One issue that remains to be resolved is that the optimal number, duration, and timing of rIPC cycles are unknown. Additional studies are needed to evaluate variations in these parameters and the optimal choice of application sites such as the arm, leg, or internal organs.

We used the anterior tibialis muscle for histologic and gene expression analyses. The anterior tibialis muscle is a long and narrow muscle in the anterior compartment of the hind limb. This muscle is well demarcated and easy to harvest and fix the specimen in the same shape. In addition, most of the anterior tibialis muscle consists of fast-twitch fibers, which are more vulnerable to IR injury than slow-twitch fibers [29].

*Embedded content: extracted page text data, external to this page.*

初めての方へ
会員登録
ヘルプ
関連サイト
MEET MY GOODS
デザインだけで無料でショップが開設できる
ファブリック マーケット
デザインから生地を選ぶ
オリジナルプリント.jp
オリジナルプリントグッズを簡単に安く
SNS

This study had limitations. First, the reperfusion time we used was only 120 min. Thus, our results reflect only the early response of rIPC to IR injury. We could not extend the reperfusion time because some of the experimental animals died after prolonged reperfusion (more than 120 min) in pilot experiments. Second, to obtain more reliable results, the levels of antioxidant enzymes and ER stress-related proteins should be measured directly by enzyme-linked immunosorbent assay and western blotting.

CONCLUSION

The expression levels of genes for antioxidant enzymes and ER stress-related proteins tended to be increased after both rIPC and dIPC. rIPC may be more efficient than dIPC in enhancing the expression of genes for antioxidant enzymes and ER stress-related proteins.